Why does JPMorgan say stagflation fears are overdone?
The market's biggest worry right now is "stagflation" — growth slowing while prices keep rising, a worst-of-both-worlds scenario. JPMorgan says this fear is overblown.
Two core reasons: wage growth is decelerating, and companies are losing pricing power.
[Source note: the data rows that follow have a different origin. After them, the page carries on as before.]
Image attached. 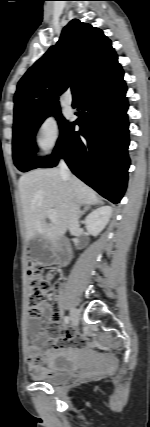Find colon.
<instances>
[{
    "instance_id": "colon-1",
    "label": "colon",
    "mask_w": 150,
    "mask_h": 427,
    "mask_svg": "<svg viewBox=\"0 0 150 427\" xmlns=\"http://www.w3.org/2000/svg\"><path fill=\"white\" fill-rule=\"evenodd\" d=\"M53 275L45 272L36 262H30L28 266V303L34 318L40 316L43 302L53 291ZM51 310V309H50Z\"/></svg>"
}]
</instances>
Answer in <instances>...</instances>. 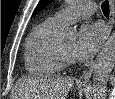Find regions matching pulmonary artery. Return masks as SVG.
<instances>
[{
	"mask_svg": "<svg viewBox=\"0 0 115 99\" xmlns=\"http://www.w3.org/2000/svg\"><path fill=\"white\" fill-rule=\"evenodd\" d=\"M96 11V5L93 2L76 1L70 6L57 12L51 20L60 25H67L81 18L88 17Z\"/></svg>",
	"mask_w": 115,
	"mask_h": 99,
	"instance_id": "1",
	"label": "pulmonary artery"
}]
</instances>
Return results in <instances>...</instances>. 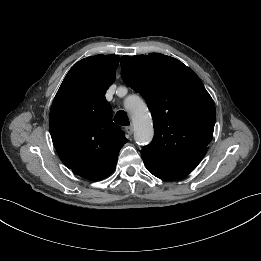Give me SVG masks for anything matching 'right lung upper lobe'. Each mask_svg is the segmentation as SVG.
<instances>
[{
    "label": "right lung upper lobe",
    "instance_id": "1",
    "mask_svg": "<svg viewBox=\"0 0 261 261\" xmlns=\"http://www.w3.org/2000/svg\"><path fill=\"white\" fill-rule=\"evenodd\" d=\"M117 55H96L77 62L64 78L51 107L50 133L62 162L91 181L109 176L128 141L113 123L105 99L115 80Z\"/></svg>",
    "mask_w": 261,
    "mask_h": 261
}]
</instances>
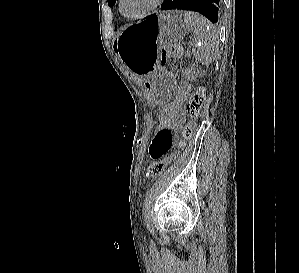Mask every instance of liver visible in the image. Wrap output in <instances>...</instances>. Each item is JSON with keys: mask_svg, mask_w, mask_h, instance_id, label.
I'll return each instance as SVG.
<instances>
[{"mask_svg": "<svg viewBox=\"0 0 299 273\" xmlns=\"http://www.w3.org/2000/svg\"><path fill=\"white\" fill-rule=\"evenodd\" d=\"M128 27V26H127ZM126 27H122V30H124Z\"/></svg>", "mask_w": 299, "mask_h": 273, "instance_id": "obj_1", "label": "liver"}]
</instances>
This means → even if some prices are still rising, overall inflation pressure will land below where the market currently prices it.
In plain terms = the fuel for higher prices is running out — workers aren't earning more, firms can't raise prices freely, so inflation struggles to push higher.
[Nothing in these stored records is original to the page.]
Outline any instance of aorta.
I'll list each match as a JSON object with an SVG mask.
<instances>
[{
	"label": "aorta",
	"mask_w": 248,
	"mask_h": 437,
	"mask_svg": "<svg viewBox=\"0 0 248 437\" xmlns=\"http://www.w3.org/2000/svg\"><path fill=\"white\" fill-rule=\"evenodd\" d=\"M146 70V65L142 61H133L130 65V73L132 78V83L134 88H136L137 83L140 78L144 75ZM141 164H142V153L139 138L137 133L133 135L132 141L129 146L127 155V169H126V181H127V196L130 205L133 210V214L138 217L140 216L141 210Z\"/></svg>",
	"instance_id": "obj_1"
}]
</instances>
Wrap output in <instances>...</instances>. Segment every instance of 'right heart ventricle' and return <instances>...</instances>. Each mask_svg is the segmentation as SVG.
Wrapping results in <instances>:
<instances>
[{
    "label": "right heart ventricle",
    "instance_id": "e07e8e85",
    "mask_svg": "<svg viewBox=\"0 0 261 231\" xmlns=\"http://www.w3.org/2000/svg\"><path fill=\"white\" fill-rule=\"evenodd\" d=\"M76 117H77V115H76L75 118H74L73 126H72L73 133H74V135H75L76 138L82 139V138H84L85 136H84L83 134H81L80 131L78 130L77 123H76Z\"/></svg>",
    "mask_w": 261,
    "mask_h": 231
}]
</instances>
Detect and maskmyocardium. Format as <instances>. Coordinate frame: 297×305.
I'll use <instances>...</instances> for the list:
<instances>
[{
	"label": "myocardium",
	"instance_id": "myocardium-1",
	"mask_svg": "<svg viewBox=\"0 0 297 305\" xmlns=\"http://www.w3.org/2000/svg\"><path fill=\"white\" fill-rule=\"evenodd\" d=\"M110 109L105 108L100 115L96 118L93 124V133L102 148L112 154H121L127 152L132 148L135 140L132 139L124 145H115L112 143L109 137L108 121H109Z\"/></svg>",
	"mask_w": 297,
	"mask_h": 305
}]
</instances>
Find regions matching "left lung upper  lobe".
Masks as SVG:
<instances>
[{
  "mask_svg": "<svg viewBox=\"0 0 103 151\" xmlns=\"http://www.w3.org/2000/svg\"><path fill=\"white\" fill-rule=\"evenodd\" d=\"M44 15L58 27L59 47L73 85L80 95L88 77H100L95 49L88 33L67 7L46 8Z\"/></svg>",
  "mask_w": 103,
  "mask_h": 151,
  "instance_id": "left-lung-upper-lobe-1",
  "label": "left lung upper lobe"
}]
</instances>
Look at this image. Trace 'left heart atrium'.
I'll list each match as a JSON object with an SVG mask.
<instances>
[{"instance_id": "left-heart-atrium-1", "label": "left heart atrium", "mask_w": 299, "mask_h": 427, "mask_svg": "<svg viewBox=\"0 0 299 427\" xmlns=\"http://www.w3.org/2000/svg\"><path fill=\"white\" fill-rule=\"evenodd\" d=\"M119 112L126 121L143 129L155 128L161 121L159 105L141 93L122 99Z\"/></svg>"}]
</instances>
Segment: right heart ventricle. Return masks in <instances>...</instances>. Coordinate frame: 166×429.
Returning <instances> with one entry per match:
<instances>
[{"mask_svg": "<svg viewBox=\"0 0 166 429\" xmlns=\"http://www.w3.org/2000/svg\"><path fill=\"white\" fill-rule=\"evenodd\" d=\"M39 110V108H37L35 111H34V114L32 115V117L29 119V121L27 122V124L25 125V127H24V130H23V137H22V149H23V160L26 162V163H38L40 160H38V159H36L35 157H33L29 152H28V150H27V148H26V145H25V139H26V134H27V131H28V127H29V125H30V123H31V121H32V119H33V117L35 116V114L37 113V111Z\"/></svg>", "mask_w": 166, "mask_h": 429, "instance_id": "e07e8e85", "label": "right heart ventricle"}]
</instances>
How does AI anxiety actually hold inflation down?
JPMorgan flags an easy-to-miss factor: fear of AI replacing jobs is weighing on labor-market sentiment broadly.
This means → when workers worry about being replaced by AI, their bargaining power drops, and that further weakens wage growth.
This reflects a counterintuitive feedback loop: AI job threat → workers don't push for raises → wages stall → one fewer engine driving inflation.
Where does JPMorgan see yields heading?
The bank's core call: government bond yields will stabilize, not keep climbing.
The recent yield spike after a geopolitical conflict flare-up is, in JPMorgan's words, a "temporary phenomenon" — not the start of a new upward trend.
In plain terms = the yield jump was a fear reflex, not a trend shift.
Where do Treasury yields sit right now?
As of the latest data cited: 2-year at 4.04%, 5-year at 4.16%, 10-year at 4.45%, 20-year at 4.97%, 30-year at 4.98%.
This means → the long end (20- and 30-year) is knocking on the 5% door, while the short end sits noticeably lower — a normal "longer maturity, higher yield" curve shape.
JPMorgan's logic: with inflation pressure actually easing, these yield levels lack the fundamental support for a further significant move higher.
Content is for reference only, not financial advice.